Top of MATERIALS PROVIDED
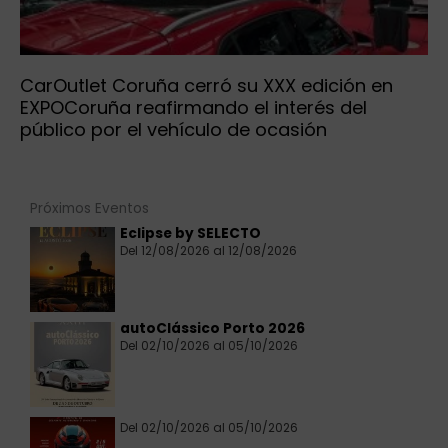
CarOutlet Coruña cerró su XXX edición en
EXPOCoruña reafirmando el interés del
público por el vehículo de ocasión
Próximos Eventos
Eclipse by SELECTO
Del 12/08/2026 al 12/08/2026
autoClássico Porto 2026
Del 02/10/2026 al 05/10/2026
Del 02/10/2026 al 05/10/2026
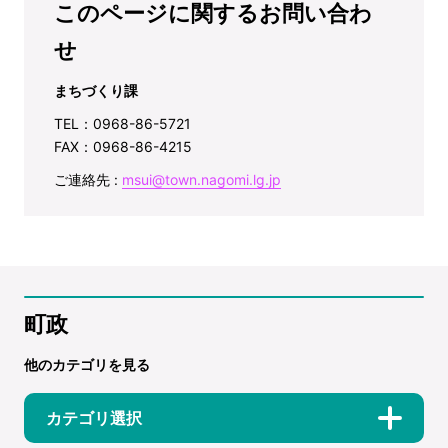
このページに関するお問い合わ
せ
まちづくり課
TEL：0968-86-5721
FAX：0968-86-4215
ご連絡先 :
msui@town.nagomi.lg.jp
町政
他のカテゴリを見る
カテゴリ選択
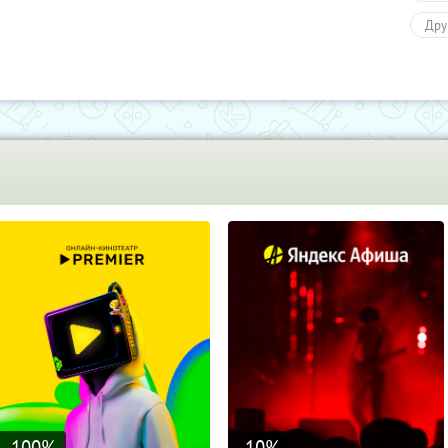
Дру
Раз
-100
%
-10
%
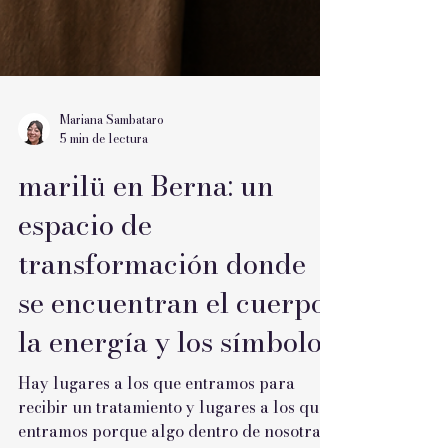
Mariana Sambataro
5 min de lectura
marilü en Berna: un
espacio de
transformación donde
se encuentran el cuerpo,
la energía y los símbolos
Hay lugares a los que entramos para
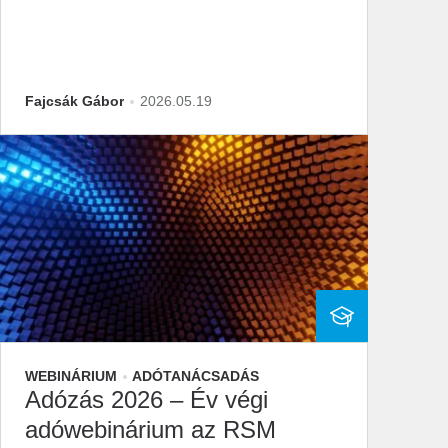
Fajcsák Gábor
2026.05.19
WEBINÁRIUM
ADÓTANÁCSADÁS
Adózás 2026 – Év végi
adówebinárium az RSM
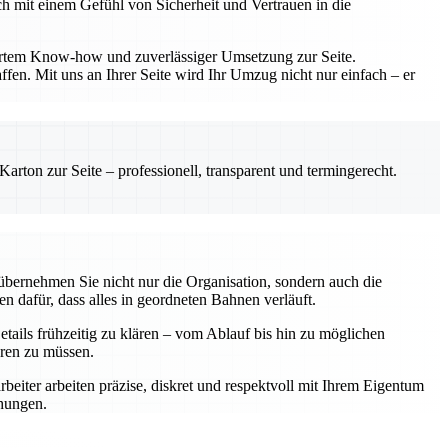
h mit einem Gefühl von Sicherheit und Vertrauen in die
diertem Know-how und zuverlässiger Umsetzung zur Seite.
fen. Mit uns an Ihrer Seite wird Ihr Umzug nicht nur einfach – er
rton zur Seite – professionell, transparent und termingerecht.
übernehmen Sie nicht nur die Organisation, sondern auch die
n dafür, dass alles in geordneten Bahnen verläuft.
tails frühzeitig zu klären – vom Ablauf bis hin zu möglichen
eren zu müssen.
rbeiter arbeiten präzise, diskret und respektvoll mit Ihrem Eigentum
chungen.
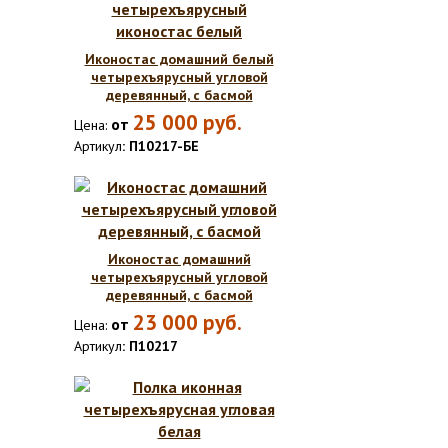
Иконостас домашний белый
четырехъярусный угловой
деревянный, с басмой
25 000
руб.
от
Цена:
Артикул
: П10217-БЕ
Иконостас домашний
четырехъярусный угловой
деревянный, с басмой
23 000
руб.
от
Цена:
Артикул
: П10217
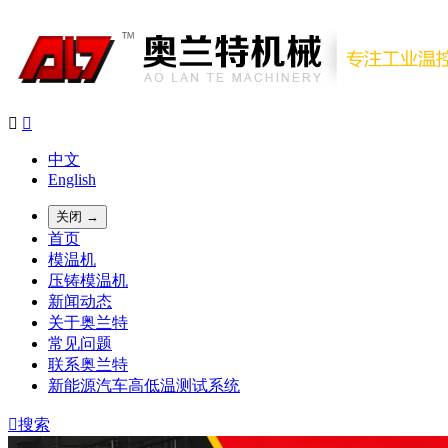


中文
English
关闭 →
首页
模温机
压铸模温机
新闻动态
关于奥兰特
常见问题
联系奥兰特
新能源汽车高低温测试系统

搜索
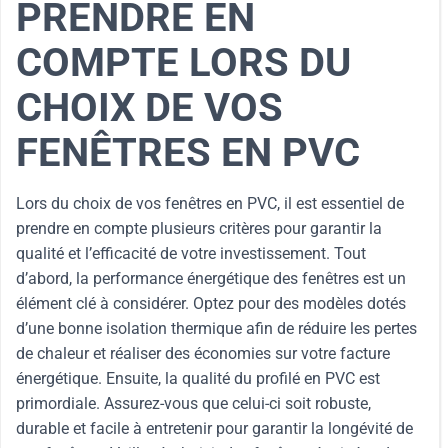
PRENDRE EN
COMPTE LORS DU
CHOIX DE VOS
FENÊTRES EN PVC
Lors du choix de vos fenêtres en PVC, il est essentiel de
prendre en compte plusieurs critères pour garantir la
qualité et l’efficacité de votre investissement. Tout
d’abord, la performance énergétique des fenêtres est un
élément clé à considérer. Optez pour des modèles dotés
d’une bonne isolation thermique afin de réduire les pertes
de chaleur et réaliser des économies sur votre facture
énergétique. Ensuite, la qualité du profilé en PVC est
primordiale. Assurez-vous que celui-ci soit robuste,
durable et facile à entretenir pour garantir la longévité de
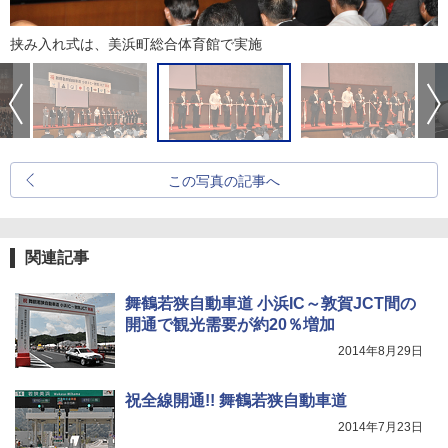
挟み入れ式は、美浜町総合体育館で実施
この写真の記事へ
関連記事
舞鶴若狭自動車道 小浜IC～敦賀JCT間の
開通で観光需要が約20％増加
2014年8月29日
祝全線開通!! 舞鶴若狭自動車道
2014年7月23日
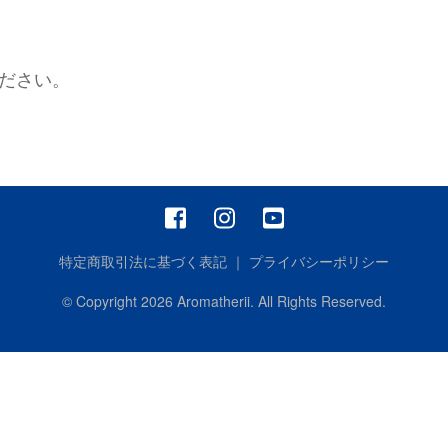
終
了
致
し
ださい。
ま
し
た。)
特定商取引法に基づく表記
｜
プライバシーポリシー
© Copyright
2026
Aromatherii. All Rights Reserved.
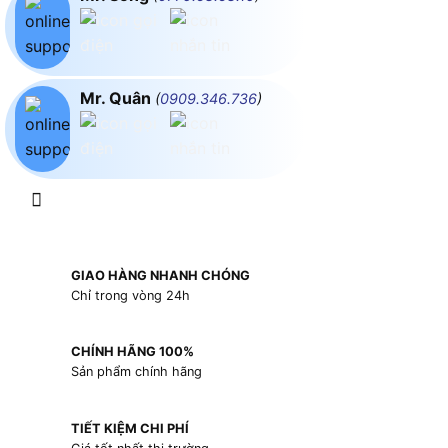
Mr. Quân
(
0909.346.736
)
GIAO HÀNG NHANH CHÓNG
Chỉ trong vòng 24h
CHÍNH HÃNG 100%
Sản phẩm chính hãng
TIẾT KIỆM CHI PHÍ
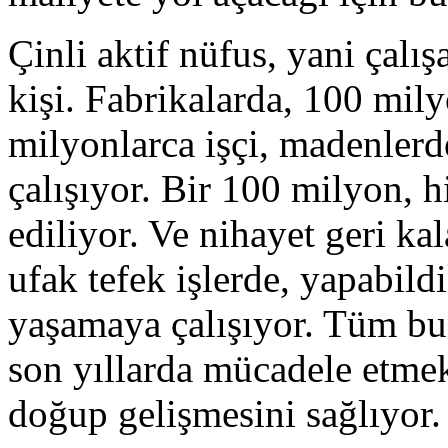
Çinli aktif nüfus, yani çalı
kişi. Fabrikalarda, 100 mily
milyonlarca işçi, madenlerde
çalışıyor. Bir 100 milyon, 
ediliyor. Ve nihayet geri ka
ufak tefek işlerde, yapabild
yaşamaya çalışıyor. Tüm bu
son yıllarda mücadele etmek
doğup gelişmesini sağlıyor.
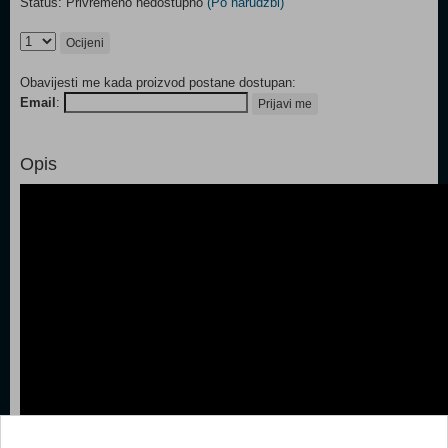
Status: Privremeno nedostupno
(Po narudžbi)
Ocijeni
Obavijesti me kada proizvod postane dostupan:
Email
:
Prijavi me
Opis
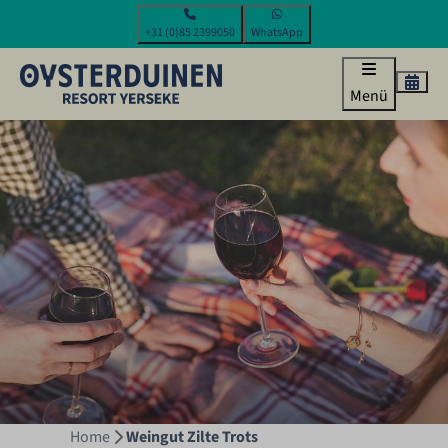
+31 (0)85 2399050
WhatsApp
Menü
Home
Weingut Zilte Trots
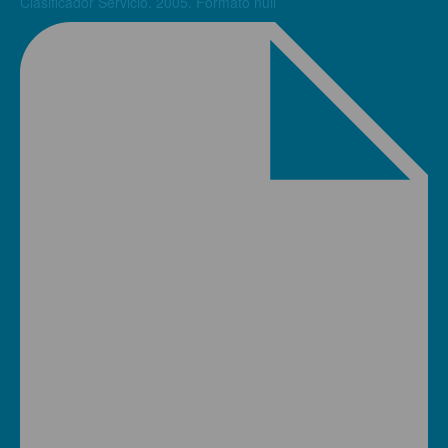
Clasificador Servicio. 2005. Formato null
Bottom of MATERIALS PROVIDED
Top of MATERIALS PROVIDED
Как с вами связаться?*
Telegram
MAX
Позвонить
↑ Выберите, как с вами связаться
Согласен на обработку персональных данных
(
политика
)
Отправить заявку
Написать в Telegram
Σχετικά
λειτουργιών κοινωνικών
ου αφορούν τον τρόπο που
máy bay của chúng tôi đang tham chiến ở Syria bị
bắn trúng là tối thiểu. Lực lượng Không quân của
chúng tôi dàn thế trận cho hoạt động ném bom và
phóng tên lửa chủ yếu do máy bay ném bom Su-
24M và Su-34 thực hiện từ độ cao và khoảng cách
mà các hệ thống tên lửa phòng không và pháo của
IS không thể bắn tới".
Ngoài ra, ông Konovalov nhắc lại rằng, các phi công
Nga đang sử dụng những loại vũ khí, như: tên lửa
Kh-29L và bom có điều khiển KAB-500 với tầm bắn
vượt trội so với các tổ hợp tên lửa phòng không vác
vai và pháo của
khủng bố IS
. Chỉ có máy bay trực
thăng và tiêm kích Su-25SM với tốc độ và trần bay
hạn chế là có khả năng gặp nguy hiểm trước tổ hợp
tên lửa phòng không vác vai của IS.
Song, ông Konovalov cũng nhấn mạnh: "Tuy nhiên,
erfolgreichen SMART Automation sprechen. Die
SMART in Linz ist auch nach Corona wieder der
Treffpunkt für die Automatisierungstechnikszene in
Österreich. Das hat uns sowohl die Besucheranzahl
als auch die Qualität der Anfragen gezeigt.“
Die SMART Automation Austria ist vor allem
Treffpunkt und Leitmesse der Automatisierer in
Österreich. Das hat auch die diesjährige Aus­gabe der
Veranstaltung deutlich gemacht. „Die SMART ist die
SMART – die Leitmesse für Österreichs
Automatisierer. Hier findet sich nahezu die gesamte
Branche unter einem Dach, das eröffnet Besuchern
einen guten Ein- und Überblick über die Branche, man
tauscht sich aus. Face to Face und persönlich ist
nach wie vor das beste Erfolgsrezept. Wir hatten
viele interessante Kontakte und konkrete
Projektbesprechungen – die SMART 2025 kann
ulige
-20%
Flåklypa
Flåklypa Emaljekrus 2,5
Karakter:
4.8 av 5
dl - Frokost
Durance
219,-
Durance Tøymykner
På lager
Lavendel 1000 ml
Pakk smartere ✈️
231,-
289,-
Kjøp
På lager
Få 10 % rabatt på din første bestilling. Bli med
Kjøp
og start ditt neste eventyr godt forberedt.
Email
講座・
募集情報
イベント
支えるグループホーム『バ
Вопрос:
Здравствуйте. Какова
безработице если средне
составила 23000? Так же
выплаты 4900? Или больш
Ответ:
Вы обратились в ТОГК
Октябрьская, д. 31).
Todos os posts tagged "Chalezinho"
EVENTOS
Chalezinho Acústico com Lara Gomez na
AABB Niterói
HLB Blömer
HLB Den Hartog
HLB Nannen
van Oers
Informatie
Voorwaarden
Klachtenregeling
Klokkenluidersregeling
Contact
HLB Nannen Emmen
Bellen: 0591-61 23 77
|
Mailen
Bottom of MATERIALS PROVIDED
WHAT YOU HAVE TO DO
The reply should hold exactly the lines above, starting at the line with "(Po narudžbi)" and ending at the line with "Clasificador Servicio. 2005. Formato null", and no pictures.

COMPLETED EXERCISE
(Po narudžbi)
Ocijeni
Obavijesti me kada proizvod postane dostupan:
Email
:
Prijavi me
Opis
+31 (0)85 2399050
WhatsApp
Menü
Home
Weingut Zilte Trots
Clasificador Servicio. 2005. Formato null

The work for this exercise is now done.